━━━ Data listing
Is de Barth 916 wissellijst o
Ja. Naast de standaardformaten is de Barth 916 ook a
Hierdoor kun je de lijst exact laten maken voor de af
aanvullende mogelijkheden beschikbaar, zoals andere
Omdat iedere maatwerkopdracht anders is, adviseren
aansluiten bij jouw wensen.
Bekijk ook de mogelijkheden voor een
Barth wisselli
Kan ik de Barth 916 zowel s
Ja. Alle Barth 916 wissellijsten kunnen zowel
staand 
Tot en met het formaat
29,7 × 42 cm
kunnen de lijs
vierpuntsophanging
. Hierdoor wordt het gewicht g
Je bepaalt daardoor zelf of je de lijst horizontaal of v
━━━━━━
What the task requires =
In this exercise, you retype all of the data exactly as it appears above.

Output of the task =
Is de Barth 916 wissellijst o
Ja. Naast de standaardformaten is de Barth 916 ook a
Hierdoor kun je de lijst exact laten maken voor de af
aanvullende mogelijkheden beschikbaar, zoals andere
Omdat iedere maatwerkopdracht anders is, adviseren
aansluiten bij jouw wensen.
Bekijk ook de mogelijkheden voor een
Barth wisselli
Kan ik de Barth 916 zowel s
Ja. Alle Barth 916 wissellijsten kunnen zowel
staand 
Tot en met het formaat
29,7 × 42 cm
kunnen de lijs
vierpuntsophanging
. Hierdoor wordt het gewicht g
Je bepaalt daardoor zelf of je de lijst horizontaal of v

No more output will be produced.